Our home is modern, but it’s mountain modern, showing that shiplap and T&G wood wall claddings and ceiling coverings can easily fit into contemporary interiors. You don’t have to live in a nautical-beach front home or need a rustic mountain lifestyle to appreciate this excellent material.

Shiplap is timeless, and so is Drywall. Use whichever your heart desires, and don’t worry about the future.

 

The utility

When it comes to soundproofing, Drywall has more mass; therefore, it will absorb more sound than shiplap.

Shiplap wins when it comes to hanging photos and other wall objects because it will hold more weight. With Drywall, you are often stuck using anchors to support higher loads. No need to find studs with shiplap; for most light everyday décor items, you can screw into the wood, and you’re good to go.

Though, I wouldn’t recommend installing a TV or anything heavy without anchors on either shiplap or Drywall.

 

Because you asked about drywall vs shiplap:

 

Do you need Drywall behind the shiplap?

Yes, in fire-rated assemblies, such as separating the living areas from the garage, per local building codes. No, you do not need Drywall behind shiplap for all other home areas. If you are going with a 1×6″ (1″ thickness, which is actually 0.75″), then you can meet many local building code requirements for a wall covering.

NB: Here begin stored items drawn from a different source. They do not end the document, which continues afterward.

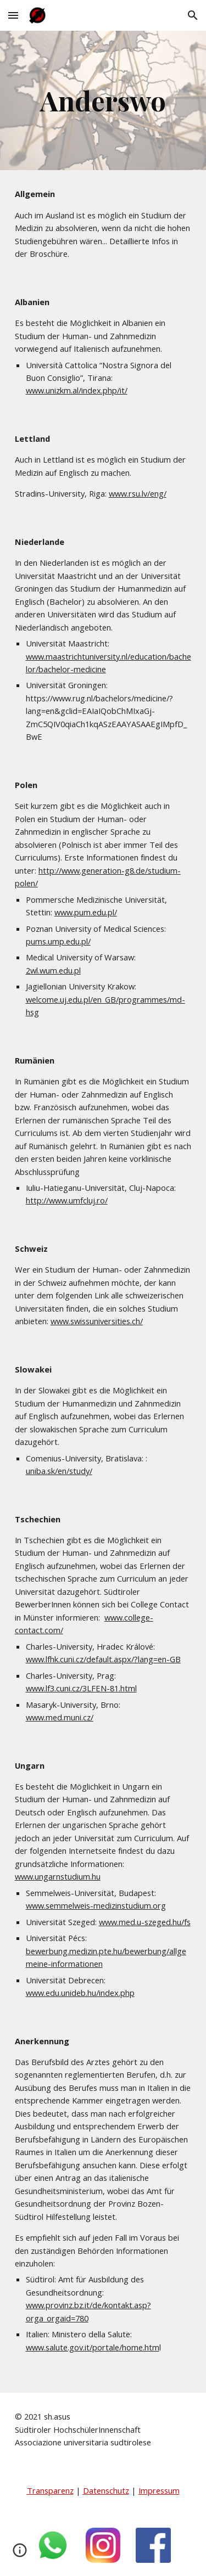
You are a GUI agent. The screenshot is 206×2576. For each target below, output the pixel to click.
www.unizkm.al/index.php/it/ (76, 390)
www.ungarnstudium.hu (58, 1876)
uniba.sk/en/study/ (59, 1470)
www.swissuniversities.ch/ (97, 1320)
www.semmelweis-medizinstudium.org (96, 1905)
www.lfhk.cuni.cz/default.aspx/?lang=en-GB (103, 1658)
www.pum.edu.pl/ (85, 912)
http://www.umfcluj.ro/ (67, 1200)
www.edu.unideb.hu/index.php (80, 1992)
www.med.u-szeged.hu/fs (145, 1921)
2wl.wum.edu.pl (53, 970)
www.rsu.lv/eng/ (137, 493)
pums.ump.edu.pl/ (58, 941)
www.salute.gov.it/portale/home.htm (92, 2347)
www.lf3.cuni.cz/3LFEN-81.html (81, 1688)
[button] (13, 15)
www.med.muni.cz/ (59, 1717)
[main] (103, 100)
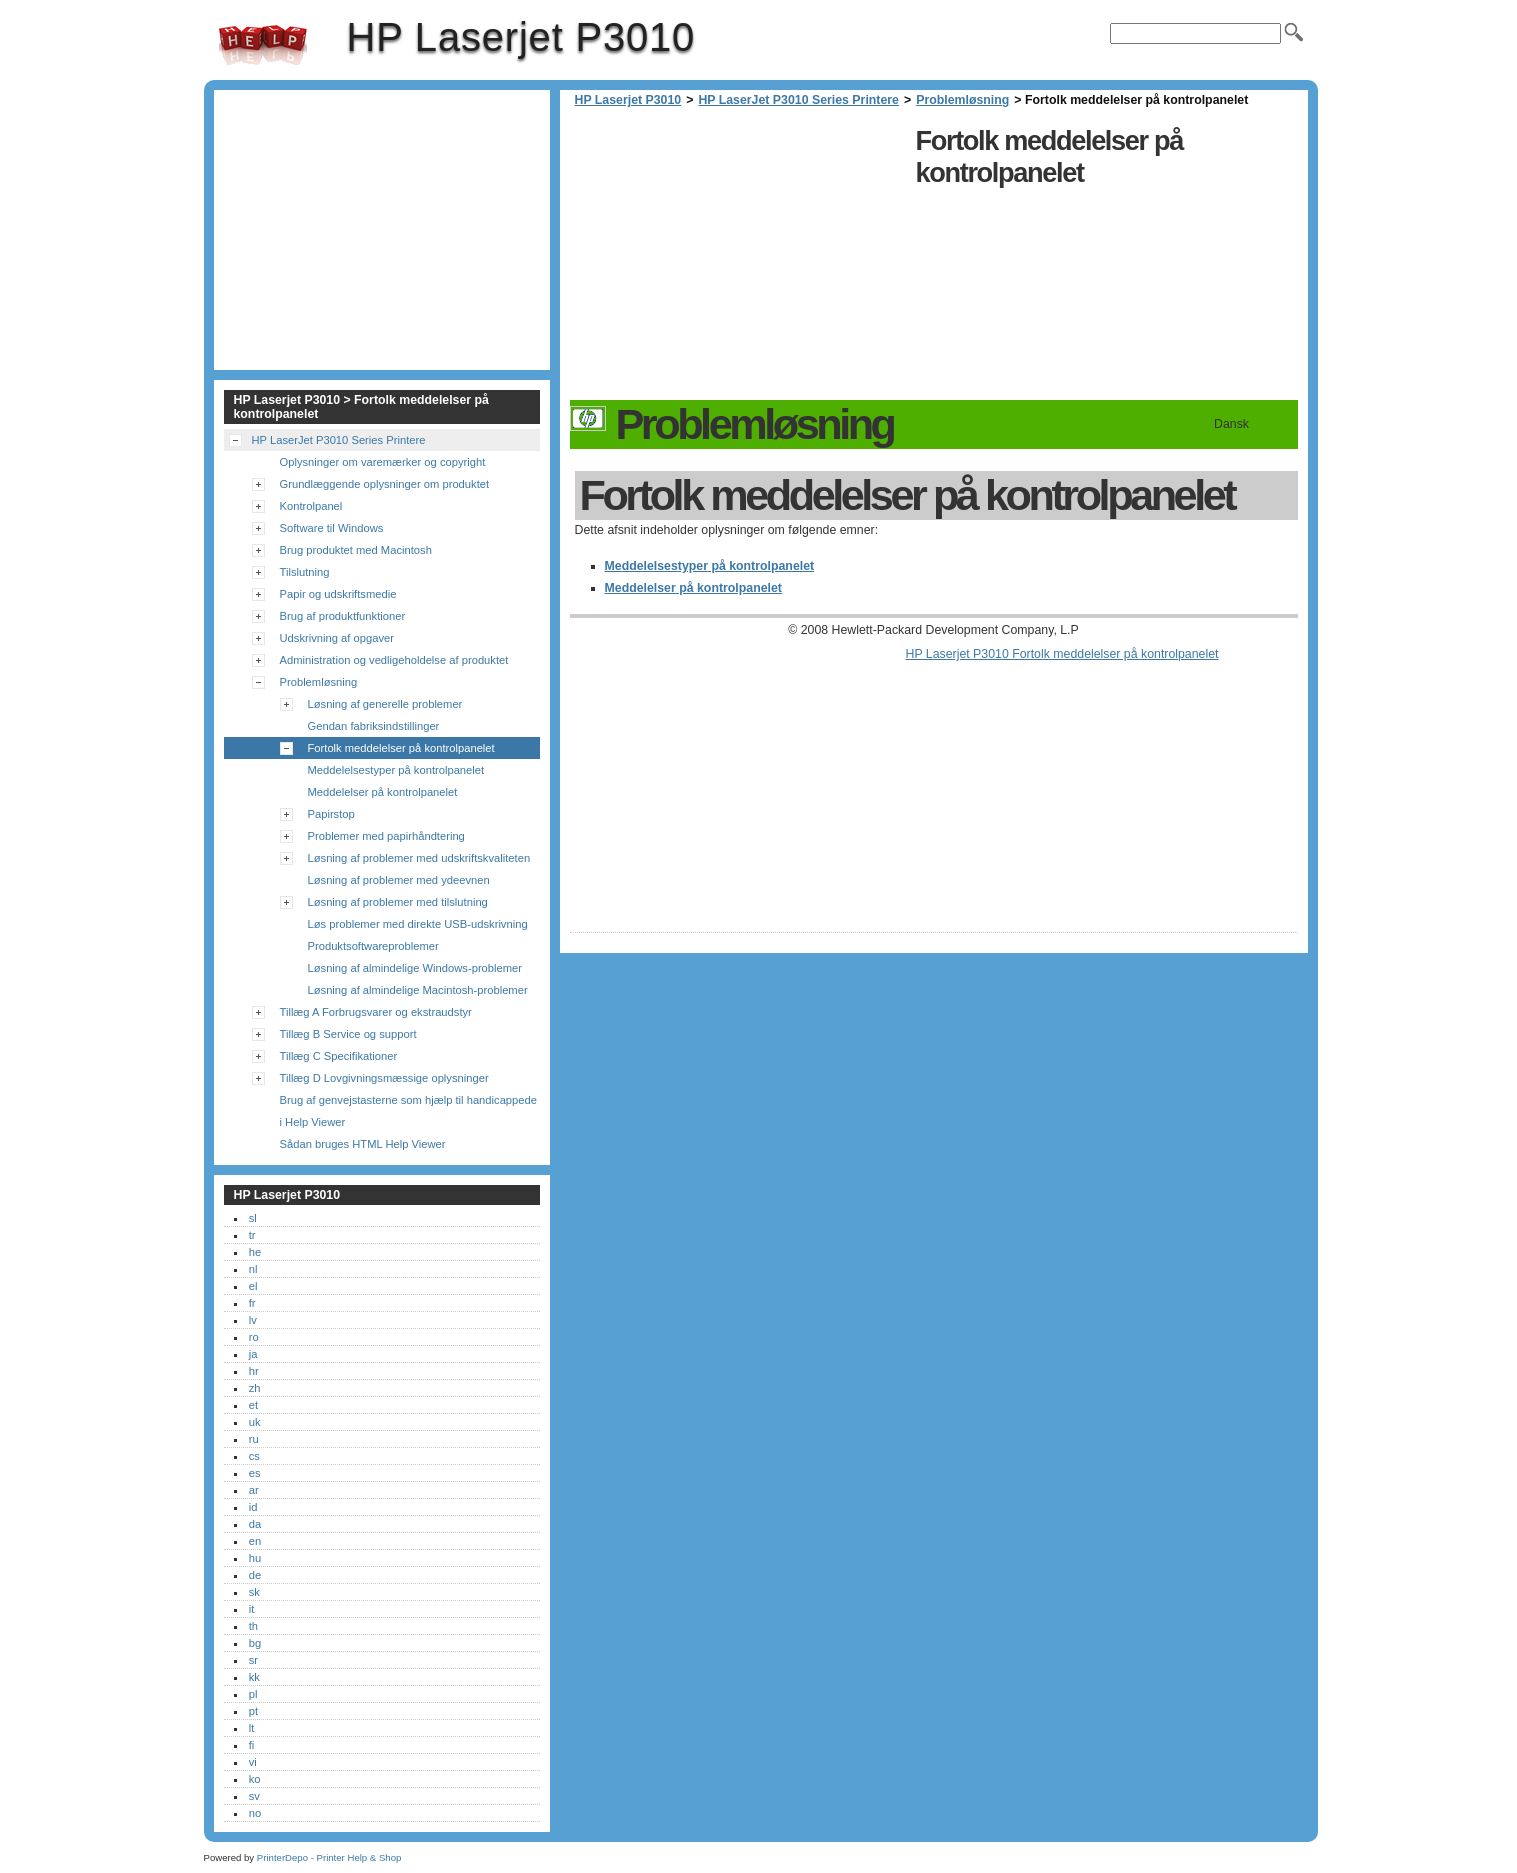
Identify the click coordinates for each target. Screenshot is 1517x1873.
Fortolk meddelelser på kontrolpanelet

If you are installing shiplap on exterior walls or ceilings, then it’s wise to install either a smart membrane (to stop air leakage) or install Drywall and use a lower level of finish. Tape and mud the seams and joints and then install shiplap over it.

 

Can you install shiplap over Drywall?

Yes, if you have Drywall installed, then removing it is no point. You may need some outlet and light switch box extensions, but those are cheap and simple to install. Keep the Drywall and let it serve as more thermal mass for your home or as the air barrier layer for your exterior walls or ceiling.
To install shiplap over Drywall, use longer finish or brad nails that can penetrate the Drywall and sink an inch into the wood studs.

 

Do you need glue to install shiplap?

No. Some folks recommend using glue over Drywall and installing shiplap over that. But glue only holds the wood shiplap to the paper face of the Drywall. There are a lot of tests out there that show that Drywall, when glued to the studs, relies on the strength of the paper facing and not the entire panel. The paper facing is weak and fails easily.
Go with a larger size finish or brad nail if you are worried about the strength of attachment.

 

How do you hide fasteners in shiplap?

Shoot your finish nails into the tongue, and you will have a nail-free finish that requires no wood filler. Keep in mind, though, that some boards can have a slight warp and may need a nail or two occasionally to get them to lay flat.